Options and functionalities might vary from one service to another. Nevertheless, we try to uniformize the parameters between the services as much as possible.
To help you find what you need in all these parameters, you may use the following table. The required parameters are blue.
Note that some parameters might not work with certain languages. The details can be found on the respective websites of the service you will use.

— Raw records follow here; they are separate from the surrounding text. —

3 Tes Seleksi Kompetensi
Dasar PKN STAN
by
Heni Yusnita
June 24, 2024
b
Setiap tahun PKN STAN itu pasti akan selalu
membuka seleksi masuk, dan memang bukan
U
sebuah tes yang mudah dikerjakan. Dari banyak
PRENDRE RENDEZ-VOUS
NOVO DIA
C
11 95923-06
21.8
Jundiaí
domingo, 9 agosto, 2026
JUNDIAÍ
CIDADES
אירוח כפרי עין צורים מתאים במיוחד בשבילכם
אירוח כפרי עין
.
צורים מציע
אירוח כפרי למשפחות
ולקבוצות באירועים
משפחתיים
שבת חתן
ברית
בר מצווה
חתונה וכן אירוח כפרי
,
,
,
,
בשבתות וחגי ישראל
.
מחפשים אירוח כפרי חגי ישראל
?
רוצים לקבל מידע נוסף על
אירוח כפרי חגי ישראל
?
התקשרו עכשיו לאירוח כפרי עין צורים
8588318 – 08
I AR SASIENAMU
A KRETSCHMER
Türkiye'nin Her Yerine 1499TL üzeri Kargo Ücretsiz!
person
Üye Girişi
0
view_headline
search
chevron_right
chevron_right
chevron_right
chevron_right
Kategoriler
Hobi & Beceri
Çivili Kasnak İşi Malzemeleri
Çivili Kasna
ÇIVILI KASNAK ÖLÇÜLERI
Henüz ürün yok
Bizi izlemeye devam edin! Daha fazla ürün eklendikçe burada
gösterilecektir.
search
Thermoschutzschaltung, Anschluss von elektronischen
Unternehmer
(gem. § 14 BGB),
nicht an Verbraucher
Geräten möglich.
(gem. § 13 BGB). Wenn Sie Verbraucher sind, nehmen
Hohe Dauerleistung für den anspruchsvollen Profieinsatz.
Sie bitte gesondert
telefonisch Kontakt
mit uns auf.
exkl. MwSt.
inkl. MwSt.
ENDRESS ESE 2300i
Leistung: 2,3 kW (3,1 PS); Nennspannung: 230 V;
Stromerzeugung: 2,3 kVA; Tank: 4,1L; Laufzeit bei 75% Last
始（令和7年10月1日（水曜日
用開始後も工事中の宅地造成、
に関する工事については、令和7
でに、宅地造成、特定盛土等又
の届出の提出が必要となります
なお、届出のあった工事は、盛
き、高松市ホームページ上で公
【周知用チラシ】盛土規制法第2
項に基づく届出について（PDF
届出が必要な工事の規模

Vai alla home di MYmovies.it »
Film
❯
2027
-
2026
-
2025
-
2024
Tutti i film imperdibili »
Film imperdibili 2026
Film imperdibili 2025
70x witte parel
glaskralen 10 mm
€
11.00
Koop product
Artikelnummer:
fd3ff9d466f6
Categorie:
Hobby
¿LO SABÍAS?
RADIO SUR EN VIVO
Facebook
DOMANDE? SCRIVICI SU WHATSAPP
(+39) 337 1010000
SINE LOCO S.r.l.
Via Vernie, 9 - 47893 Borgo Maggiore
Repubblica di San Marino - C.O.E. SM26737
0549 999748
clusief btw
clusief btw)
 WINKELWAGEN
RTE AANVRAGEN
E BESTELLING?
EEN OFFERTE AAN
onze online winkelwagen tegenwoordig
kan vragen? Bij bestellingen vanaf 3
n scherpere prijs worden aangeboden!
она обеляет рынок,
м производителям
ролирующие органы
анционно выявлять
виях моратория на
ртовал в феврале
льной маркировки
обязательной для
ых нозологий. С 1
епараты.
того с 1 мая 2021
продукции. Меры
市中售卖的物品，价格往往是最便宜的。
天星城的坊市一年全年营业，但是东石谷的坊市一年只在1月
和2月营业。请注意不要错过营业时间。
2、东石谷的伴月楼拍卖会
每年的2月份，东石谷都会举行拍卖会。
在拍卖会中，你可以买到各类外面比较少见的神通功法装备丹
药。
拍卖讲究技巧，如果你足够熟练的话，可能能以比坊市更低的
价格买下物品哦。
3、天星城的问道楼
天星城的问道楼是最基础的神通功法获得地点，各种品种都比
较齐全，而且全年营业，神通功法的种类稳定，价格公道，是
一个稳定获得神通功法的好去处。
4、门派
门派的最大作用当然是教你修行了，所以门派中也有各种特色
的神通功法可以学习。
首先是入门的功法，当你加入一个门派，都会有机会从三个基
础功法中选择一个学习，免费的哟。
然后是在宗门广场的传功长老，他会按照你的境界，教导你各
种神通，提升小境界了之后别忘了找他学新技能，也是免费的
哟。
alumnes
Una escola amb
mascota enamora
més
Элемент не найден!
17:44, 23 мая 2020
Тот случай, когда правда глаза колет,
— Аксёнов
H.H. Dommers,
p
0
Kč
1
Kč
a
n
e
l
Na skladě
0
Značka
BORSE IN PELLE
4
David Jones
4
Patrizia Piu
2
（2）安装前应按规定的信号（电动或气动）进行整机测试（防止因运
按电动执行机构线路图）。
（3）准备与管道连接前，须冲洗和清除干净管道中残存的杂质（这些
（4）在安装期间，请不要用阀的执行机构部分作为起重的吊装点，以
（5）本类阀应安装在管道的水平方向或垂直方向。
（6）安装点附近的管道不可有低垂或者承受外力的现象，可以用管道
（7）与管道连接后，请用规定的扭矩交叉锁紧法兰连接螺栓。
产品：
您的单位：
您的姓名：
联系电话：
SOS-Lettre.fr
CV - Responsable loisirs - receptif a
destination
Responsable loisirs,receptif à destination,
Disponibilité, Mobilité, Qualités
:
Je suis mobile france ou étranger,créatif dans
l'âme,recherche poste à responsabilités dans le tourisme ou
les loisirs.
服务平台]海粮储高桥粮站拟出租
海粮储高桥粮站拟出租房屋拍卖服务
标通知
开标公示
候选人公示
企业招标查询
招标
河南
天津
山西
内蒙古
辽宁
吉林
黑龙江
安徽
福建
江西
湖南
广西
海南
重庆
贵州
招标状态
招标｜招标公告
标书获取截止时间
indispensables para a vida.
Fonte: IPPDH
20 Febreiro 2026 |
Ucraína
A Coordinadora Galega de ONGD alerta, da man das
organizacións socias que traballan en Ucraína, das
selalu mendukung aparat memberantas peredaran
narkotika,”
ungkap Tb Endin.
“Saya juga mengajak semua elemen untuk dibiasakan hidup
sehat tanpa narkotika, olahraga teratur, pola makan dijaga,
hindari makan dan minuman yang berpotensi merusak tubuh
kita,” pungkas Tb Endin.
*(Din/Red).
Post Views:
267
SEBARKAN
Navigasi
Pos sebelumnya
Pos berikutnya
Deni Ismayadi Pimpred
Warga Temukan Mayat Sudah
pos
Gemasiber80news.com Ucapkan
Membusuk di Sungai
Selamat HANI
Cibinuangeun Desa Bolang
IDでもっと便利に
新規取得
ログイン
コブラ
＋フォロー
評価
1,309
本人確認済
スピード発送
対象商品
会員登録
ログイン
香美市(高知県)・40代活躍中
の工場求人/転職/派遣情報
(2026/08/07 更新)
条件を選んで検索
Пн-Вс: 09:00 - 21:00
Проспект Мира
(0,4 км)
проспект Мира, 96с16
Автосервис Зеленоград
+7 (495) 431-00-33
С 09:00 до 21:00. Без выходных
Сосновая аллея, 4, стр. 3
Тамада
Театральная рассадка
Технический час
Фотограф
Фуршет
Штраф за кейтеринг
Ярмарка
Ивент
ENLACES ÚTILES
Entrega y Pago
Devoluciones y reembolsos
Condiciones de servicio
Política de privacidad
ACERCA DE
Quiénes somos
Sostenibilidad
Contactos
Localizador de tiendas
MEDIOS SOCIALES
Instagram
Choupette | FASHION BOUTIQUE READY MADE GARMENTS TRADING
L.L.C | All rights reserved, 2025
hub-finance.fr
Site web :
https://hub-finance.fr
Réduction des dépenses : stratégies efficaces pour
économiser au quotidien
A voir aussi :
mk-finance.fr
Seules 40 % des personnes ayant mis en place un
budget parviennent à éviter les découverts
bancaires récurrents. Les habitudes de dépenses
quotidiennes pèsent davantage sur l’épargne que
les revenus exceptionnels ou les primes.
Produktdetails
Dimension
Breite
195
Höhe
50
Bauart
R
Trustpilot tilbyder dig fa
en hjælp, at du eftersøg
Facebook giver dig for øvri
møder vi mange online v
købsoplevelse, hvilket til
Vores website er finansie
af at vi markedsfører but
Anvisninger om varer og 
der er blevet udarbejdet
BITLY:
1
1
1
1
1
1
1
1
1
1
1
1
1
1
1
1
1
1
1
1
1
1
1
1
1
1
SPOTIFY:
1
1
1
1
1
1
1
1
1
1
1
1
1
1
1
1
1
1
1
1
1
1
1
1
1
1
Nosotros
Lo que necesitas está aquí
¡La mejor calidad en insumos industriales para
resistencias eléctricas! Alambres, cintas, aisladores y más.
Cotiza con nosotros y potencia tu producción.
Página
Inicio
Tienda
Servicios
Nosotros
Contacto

Parameter | Type | Description | Amazon | Microsoft | Rev.ai | Speechmatics | |
---|---|---|---|---|---|---|---|
alternative_language_codes | array(string) | The other language that might be spoken in the audio. It gives hint to the services to automatically determine spoken languages in your audio. | Yes | No | No | No | No |
attach_punctuation | boolean | Allows you to merge punctuation item with the previous (or next if none) word. | Yes | Yes | Yes | Yes | Yes |
audio_channel_count | integer | The audio data might include a channel for each speaker present on the recording. | Yes | No | See channels | Yes | No |
channels | array(integer) | The audio data might include a channel for each speaker present on the recording. Indicates a collection of the requested channel numbers. In the default case, the channels 0 and 1 are considered. | See audio_channel_count | No | Yes | See audio_channel_count | No |
content_redaction | string enum: redacted, redacted_and_unredacted | Enables automatic content redaction. Accepts redacted and redacted_and_unredacted. You might want to leave this argument empty if you don't want content redaction. The only redaction type available is PII. | Yes | No | No | No | No |
diarization_speaker_count | integer ≥ 2 | If speaker diarization is enabled, you can provide the number of speaker to improve the diarization. | Yes | No | No | No | No |
enable_automatic_punctuation | boolean | Enables automatic punctuation. | No | Yes | See punctuation_mode | Yes | No |
enable_disfluencies | boolean | Add disfluencies (such as "ums" and "uhs") in the result. The support is ensured for english only, but could work with other languages. | No | No | Yes | Yes | No |
enable_speaker_diarization | boolean | Allows you to identify and separate the different speakers. | Yes | No | Yes | Yes | Yes |
enable_word_time_offsets | boolean | Provides start and end timestamps for each word. | No | Yes | Yes | No | No |
language_code | string | The language of the supplied audio as a BCP-47 language tag. (Example: en-US) You can find a list of these tags on this website (https://www.techonthenet.com/js/language_tags.php). | Yes | Yes | Yes | Yes enum: "es", "pt", "fr", "de", "en" | Yes |
max_alternatives | integer | The number of alternative transcriptions to provide in the response. By default, no alternatives are provided. | Yes | Yes | No | No | No |
media_format | string enum: mp3, mp4, wav, flac, ogg, amr, webm | The format of your audio file. Each service has restriction on their allowed format. | Yes | No | No | No | No |
phrases | array(string) | A list of words and phrases that provides hints for the speech recognition. | No | Yes | No | Yes | Yes |
profanity_filter | boolean | Indicates whether to filter out profane words or phrases. | No | Yes | See profanity_filter_mode | Yes | No |
profanity_filter_mode | string enum: None, Masked, Removed, Tags | Indicates whether to filter out profane words or phrases. Can be None (deactivate filtering), Masked (replace word with asterisks), Removed (remove word) or Tags (put tags around the word). | No | See profanity_filter | Yes | See profanity_filter | No |
punctuation_mode | string enum: None, Dictated, Automatic, DictatedAndAutomatic | Indicates the punctuation mode to use. Can be None (deactivate punctuation), Dictated (indicate an explicit punctuation), Automatic (allow decoder to process punctuation) or DictatedAndAutomatic (use dictated and automatic punctuation). | No | See enable_automatic_punctuation | Yes | See enable_automatic_punctuation | No |
sample_rate_hertz | integer | The format of your audio file. Each service has restriction on their allowed format. The sample rate (in Hertz) of the supplied audio. | Yes | Yes | No | No | No |
use_enhanced_model | boolean | Enhanced models might give better results but have a higher cost. | No | Yes | No | No | Yes |
vocabulary | object { phrases } | Contains additional contextual information for processing this audio. This argument contains phrases, a list of words and phrases that provides hints for the speech recognition. | No | Yes | No | Yes | Yes |